→ Prompt
Pictures must not be copied, but every entry must be reproduced exactly.

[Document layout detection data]
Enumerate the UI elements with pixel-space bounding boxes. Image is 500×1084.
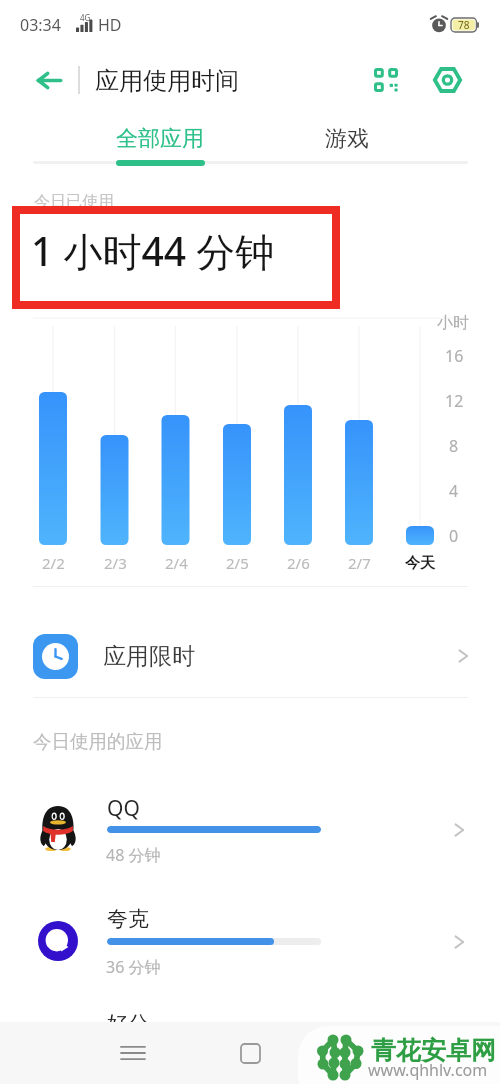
staticText: 12 [445,390,464,412]
staticText: 03:34 [20,14,61,36]
button[interactable]: Back [29,62,69,98]
button[interactable]: 全部应用 [74,119,246,159]
staticText: 今天 [405,554,435,573]
staticText: 应用使用时间 [95,66,239,96]
button[interactable]: QQ [0,780,500,892]
staticText: 2/2 [42,553,65,573]
staticText: 2/5 [226,553,249,573]
staticText: 全部应用 [116,125,204,153]
staticText: 好分 [107,1011,149,1037]
button[interactable]: 应用限时 [0,601,500,711]
staticText: 1 小时44 分钟 [31,224,275,277]
staticText: 夸克 [107,906,149,932]
button[interactable]: 夸克 [0,892,500,1004]
button[interactable]: Home [222,1022,278,1084]
button[interactable]: Scan QR code [368,62,404,98]
button[interactable]: Settings [429,62,465,98]
staticText: 2/7 [348,553,371,573]
staticText: www.qhhlv.com [368,1059,488,1081]
staticText: 今日使用的应用 [33,730,163,753]
staticText: 78 [458,18,470,32]
staticText: 48 分钟 [106,844,161,866]
staticText: QQ [107,794,140,823]
staticText: 4G [80,12,91,23]
staticText: 应用限时 [103,642,195,671]
staticText: 游戏 [325,125,369,153]
staticText: 2/3 [104,553,127,573]
staticText: 小时 [437,313,469,333]
button[interactable]: 游戏 [261,119,433,159]
staticText: 4 [449,480,459,502]
staticText: HD [98,14,122,36]
staticText: 2/6 [287,553,310,573]
button[interactable]: Recents [105,1022,161,1084]
staticText: 今日已使用 [34,192,114,212]
staticText: 16 [445,345,464,367]
staticText: 青花安卓网 [371,1035,496,1066]
staticText: 8 [449,435,459,457]
staticText: 2/4 [165,553,188,573]
staticText: 36 分钟 [106,956,161,978]
staticText: 0 [449,525,459,547]
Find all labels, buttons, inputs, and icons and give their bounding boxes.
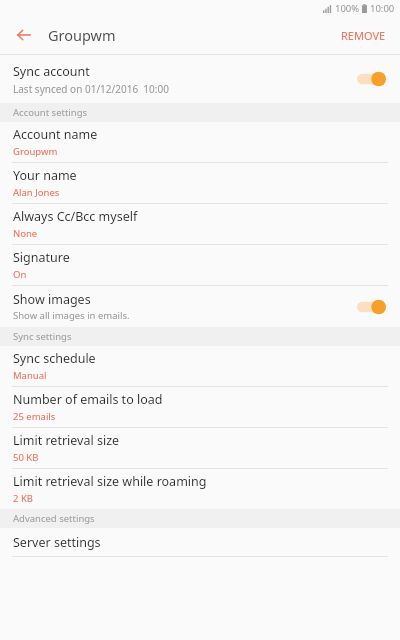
staticText: REMOVE — [341, 28, 386, 43]
button[interactable]: Your name — [0, 163, 400, 203]
staticText: Account name — [13, 126, 98, 143]
button[interactable]: Limit retrieval size — [0, 428, 400, 468]
button[interactable]: Toggle — [357, 71, 387, 87]
button[interactable]: Account name — [0, 122, 400, 162]
button[interactable]: Sync account — [0, 55, 400, 103]
staticText: Account settings — [13, 106, 88, 119]
button[interactable]: Signature — [0, 245, 400, 285]
staticText: Last synced on 01/12/2016 10:00 — [13, 82, 169, 96]
staticText: Number of emails to load — [13, 391, 163, 408]
staticText: Server settings — [13, 534, 101, 551]
button[interactable]: Show images — [0, 286, 400, 327]
button[interactable]: Limit retrieval size while roaming — [0, 469, 400, 509]
staticText: 25 emails — [13, 410, 56, 423]
staticText: Show all images in emails. — [13, 309, 130, 322]
button[interactable]: Server settings — [0, 528, 400, 556]
button[interactable]: Sync schedule — [0, 346, 400, 386]
staticText: On — [13, 268, 27, 281]
staticText: Limit retrieval size while roaming — [13, 473, 207, 490]
button[interactable]: REMOVE — [337, 22, 390, 49]
staticText: Sync schedule — [13, 350, 96, 367]
staticText: 100% — [335, 2, 360, 15]
button[interactable]: Back — [8, 19, 40, 51]
button[interactable]: Toggle — [357, 299, 387, 315]
button[interactable]: Number of emails to load — [0, 387, 400, 427]
staticText: Alan Jones — [13, 186, 60, 199]
staticText: Groupwm — [48, 25, 116, 45]
staticText: Manual — [13, 369, 47, 382]
staticText: 50 KB — [13, 451, 39, 464]
staticText: Groupwm — [13, 145, 58, 158]
button[interactable]: Always Cc/Bcc myself — [0, 204, 400, 244]
staticText: Show images — [13, 291, 91, 308]
staticText: Sync settings — [13, 330, 72, 343]
staticText: Sync account — [13, 63, 90, 80]
staticText: 2 KB — [13, 492, 33, 505]
staticText: Your name — [13, 167, 77, 184]
staticText: Limit retrieval size — [13, 432, 120, 449]
staticText: None — [13, 227, 38, 240]
staticText: Advanced settings — [13, 512, 95, 525]
staticText: Signature — [13, 249, 70, 266]
staticText: Always Cc/Bcc myself — [13, 208, 138, 225]
staticText: 10:00 — [370, 2, 395, 15]
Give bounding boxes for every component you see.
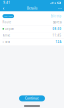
button[interactable]: Arrive <box>0 32 64 39</box>
staticText: 08:30 <box>52 27 62 31</box>
button[interactable]: Depart <box>0 26 64 32</box>
button[interactable]: Route <box>0 19 64 25</box>
staticText: Express <box>52 20 62 24</box>
staticText: 11:45 <box>52 34 62 37</box>
button[interactable]: Edit trip <box>50 14 62 18</box>
staticText: CONFIRMED <box>4 15 13 17</box>
button[interactable]: More options <box>57 6 64 11</box>
staticText: 9:41 <box>3 1 10 4</box>
button[interactable]: Back <box>0 6 7 11</box>
staticText: Continue <box>25 97 39 100</box>
staticText: Seat <box>5 40 10 44</box>
staticText: Edit trip <box>50 14 62 18</box>
staticText: Details <box>27 7 37 10</box>
staticText: Route <box>2 20 12 24</box>
button[interactable]: CONFIRMED <box>2 14 14 18</box>
button[interactable]: Seat <box>0 39 64 45</box>
staticText: Depart <box>5 27 14 31</box>
staticText: 12A <box>56 40 62 44</box>
button[interactable]: Continue <box>19 95 45 101</box>
staticText: Arrive <box>2 34 10 37</box>
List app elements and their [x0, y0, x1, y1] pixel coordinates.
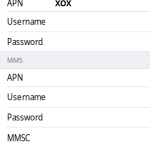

→ Output for this task
Enumerate the UI elements with pixel-space bounding boxes. Image is 500×1084.
staticText: 12 [445,390,464,412]
staticText: 03:34 [20,14,61,36]
button[interactable]: Back [29,62,69,98]
button[interactable]: 全部应用 [74,119,246,159]
staticText: 今天 [405,554,435,573]
staticText: 应用使用时间 [95,66,239,96]
button[interactable]: QQ [0,780,500,892]
staticText: 2/2 [42,553,65,573]
staticText: 2/5 [226,553,249,573]
staticText: 全部应用 [116,125,204,153]
staticText: 好分 [107,1011,149,1037]
button[interactable]: 应用限时 [0,601,500,711]
staticText: 1 小时44 分钟 [31,224,275,277]
staticText: 夸克 [107,906,149,932]
button[interactable]: 夸克 [0,892,500,1004]
button[interactable]: Home [222,1022,278,1084]
button[interactable]: Scan QR code [368,62,404,98]
button[interactable]: Settings [429,62,465,98]
staticText: 2/7 [348,553,371,573]
staticText: www.qhhlv.com [368,1059,488,1081]
staticText: 今日使用的应用 [33,730,163,753]
staticText: 78 [458,18,470,32]
staticText: 48 分钟 [106,844,161,866]
staticText: QQ [107,794,140,823]
staticText: 4G [80,12,91,23]
staticText: 应用限时 [103,642,195,671]
staticText: 游戏 [325,125,369,153]
staticText: 2/3 [104,553,127,573]
staticText: 小时 [437,313,469,333]
button[interactable]: 游戏 [261,119,433,159]
staticText: 4 [449,480,459,502]
staticText: HD [98,14,122,36]
staticText: 2/6 [287,553,310,573]
button[interactable]: Recents [105,1022,161,1084]
staticText: 今日已使用 [34,192,114,212]
staticText: 16 [445,345,464,367]
staticText: 青花安卓网 [371,1035,496,1066]
staticText: 8 [449,435,459,457]
staticText: 2/4 [165,553,188,573]
staticText: 36 分钟 [106,956,161,978]
staticText: 0 [449,525,459,547]
Find all labels, buttons, inputs, and icons and give their bounding boxes.
staticText: REMOVE — [341, 28, 386, 43]
button[interactable]: Your name — [0, 163, 400, 203]
staticText: Account name — [13, 126, 98, 143]
button[interactable]: Limit retrieval size — [0, 428, 400, 468]
button[interactable]: Toggle — [357, 71, 387, 87]
button[interactable]: Account name — [0, 122, 400, 162]
button[interactable]: Sync account — [0, 55, 400, 103]
staticText: Account settings — [13, 106, 88, 119]
button[interactable]: Signature — [0, 245, 400, 285]
staticText: Last synced on 01/12/2016 10:00 — [13, 82, 169, 96]
staticText: Number of emails to load — [13, 391, 163, 408]
staticText: Server settings — [13, 534, 101, 551]
button[interactable]: Show images — [0, 286, 400, 327]
button[interactable]: Limit retrieval size while roaming — [0, 469, 400, 509]
staticText: 25 emails — [13, 410, 56, 423]
staticText: Show all images in emails. — [13, 309, 130, 322]
button[interactable]: Server settings — [0, 528, 400, 556]
button[interactable]: Sync schedule — [0, 346, 400, 386]
staticText: On — [13, 268, 27, 281]
staticText: Limit retrieval size while roaming — [13, 473, 207, 490]
button[interactable]: REMOVE — [337, 22, 390, 49]
staticText: Sync schedule — [13, 350, 96, 367]
staticText: 100% — [335, 2, 360, 15]
button[interactable]: Back — [8, 19, 40, 51]
button[interactable]: Toggle — [357, 299, 387, 315]
button[interactable]: Number of emails to load — [0, 387, 400, 427]
staticText: Alan Jones — [13, 186, 60, 199]
staticText: Groupwm — [48, 25, 116, 45]
staticText: Manual — [13, 369, 47, 382]
staticText: 50 KB — [13, 451, 39, 464]
staticText: Groupwm — [13, 145, 58, 158]
button[interactable]: Always Cc/Bcc myself — [0, 204, 400, 244]
staticText: Show images — [13, 291, 91, 308]
staticText: Sync settings — [13, 330, 72, 343]
staticText: Sync account — [13, 63, 90, 80]
staticText: 2 KB — [13, 492, 33, 505]
staticText: Your name — [13, 167, 77, 184]
staticText: Limit retrieval size — [13, 432, 120, 449]
staticText: None — [13, 227, 38, 240]
staticText: Advanced settings — [13, 512, 95, 525]
staticText: Signature — [13, 249, 70, 266]
staticText: Always Cc/Bcc myself — [13, 208, 138, 225]
staticText: 10:00 — [370, 2, 395, 15]
Give bounding boxes for every component you see.
button[interactable]: Arrive <box>0 32 64 39</box>
staticText: 08:30 <box>52 27 62 31</box>
button[interactable]: Depart <box>0 26 64 32</box>
button[interactable]: Route <box>0 19 64 25</box>
staticText: Express <box>52 20 62 24</box>
staticText: 11:45 <box>52 34 62 37</box>
button[interactable]: Edit trip <box>50 14 62 18</box>
staticText: CONFIRMED <box>4 15 13 17</box>
button[interactable]: More options <box>57 6 64 11</box>
staticText: 9:41 <box>3 1 10 4</box>
button[interactable]: Back <box>0 6 7 11</box>
staticText: Continue <box>25 97 39 100</box>
staticText: Seat <box>5 40 10 44</box>
staticText: Edit trip <box>50 14 62 18</box>
staticText: Details <box>27 7 37 10</box>
staticText: Route <box>2 20 12 24</box>
button[interactable]: CONFIRMED <box>2 14 14 18</box>
button[interactable]: Seat <box>0 39 64 45</box>
staticText: Depart <box>5 27 14 31</box>
staticText: 12A <box>56 40 62 44</box>
button[interactable]: Continue <box>19 95 45 101</box>
staticText: Arrive <box>2 34 10 37</box>
List app elements and their [x0, y0, x1, y1] pixel coordinates.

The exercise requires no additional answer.